In call for international assistance, North Korea raises alarm over worst drought in a century
Pyongyang says its lakes and reservoirs are drying up as the country received only 56.3mm of rain in the year.
North Korea is experiencing its worst drought in over a century, according to its state media, days after the United Nations‘ World Food Programme (WFP) expressed “very serious concerns” about the situation in the country.
In the year to Wednesday, the country received just 56.3mm of rain or snow, the Rodong Sinmun newspaper reported on Friday, the lowest since 1917.
Water was running out in the country’s lakes and reservoirs, said the paper.
“The ongoing drought is causing a significant effect on the cultivation of wheat, barley, corn, potatoes and beans,” the report said.
In their most recent estimates, the UN’s Food and Agriculture Organisation and WFP said about 10.1 million North Koreans – 40 percent of the population – were suffering from severe food shortages, a similar figure to recent years.
“We have very serious concerns” about the situation in North Korea, WFP’s executive director David Beasley said during a visit to South Korea earlier this week.
Last week, the International Federation of Red Cross and Red Crescent Societies (IFRC) also raised alarm over the drought.
“We are particularly concerned about the impact that this early drought will have on children and adults who are already struggling to survive,” said Mohamed Babiker, the head of IFRC’s country office in North Korea.

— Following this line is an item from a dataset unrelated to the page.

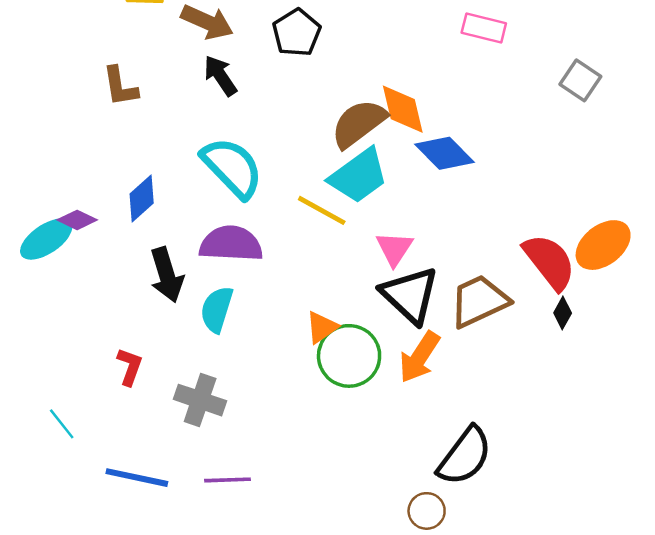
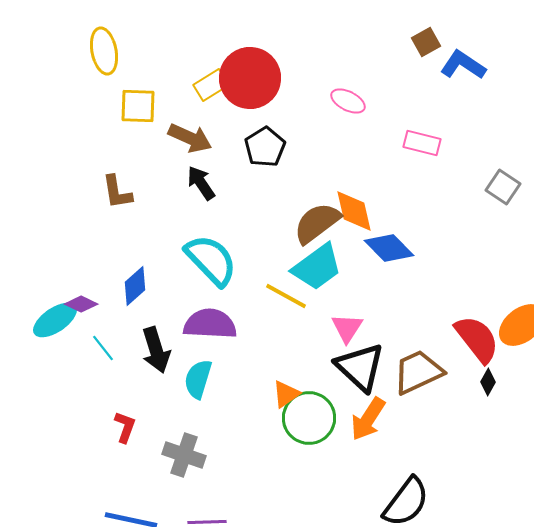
cyan line: (62, 424) -> (103, 348), moved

“Even before this drought, one in five children under five years old was stunted because of poor nutrition. We are concerned that these children will not be able to cope with further stress on their bodies,” he said.
Help from Seoul
South Korea is planning to provide food aid to the North – a politically controversial move after Pyongyang launched several short-range devices earlier this month with nuclear negotiations deadlocked with the United States, its first such tests for more than a year.
“The issue of food aid should be considered from a humanitarian perspective as fellow Koreans, regardless of the security issues,” South Korea‘s NSA Chung Eui-yong said on Friday.
International sanctions against Pyongyang technically do not ban humanitarian aid, but strict interpretations of restrictions on banking transactions and imports by North Korea – along with a travel ban for American citizens – have hampered relief groups’ activities.
The last time North Korea reported it was experiencing its “worst drought in 100 years” was in June 2015.
The isolated, impoverished country – which is under several sets of sanctions over its nuclear weapon and ballistic missile programmes – has long struggled to feed itself, and suffers chronic food shortages.